Start of Dataset

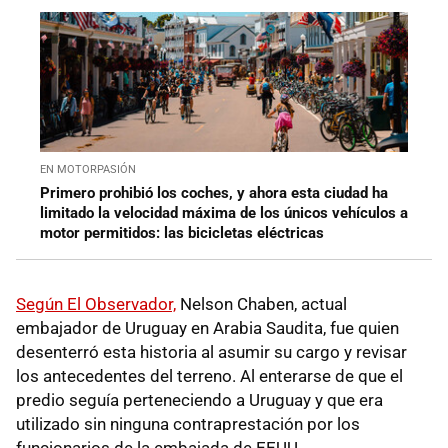
EN MOTORPASIÓN
Primero prohibió los coches, y ahora esta ciudad ha
limitado la velocidad máxima de los únicos vehículos a
motor permitidos: las bicicletas eléctricas
Según El Observador,
Nelson Chaben, actual
embajador de Uruguay en Arabia Saudita, fue quien
desenterró esta historia al asumir su cargo y revisar
los antecedentes del terreno. Al enterarse de que el
predio seguía perteneciendo a Uruguay y que era
utilizado sin ninguna contraprestación por los
funcionarios de la embajada de EEUU.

End of Dataset

■ Problem details ■
In your copy, include every record word for word but no pictures.

■ Written answer ■
EN MOTORPASIÓN
Primero prohibió los coches, y ahora esta ciudad ha
limitado la velocidad máxima de los únicos vehículos a
motor permitidos: las bicicletas eléctricas
Según El Observador,
Nelson Chaben, actual
embajador de Uruguay en Arabia Saudita, fue quien
desenterró esta historia al asumir su cargo y revisar
los antecedentes del terreno. Al enterarse de que el
predio seguía perteneciendo a Uruguay y que era
utilizado sin ninguna contraprestación por los
funcionarios de la embajada de EEUU.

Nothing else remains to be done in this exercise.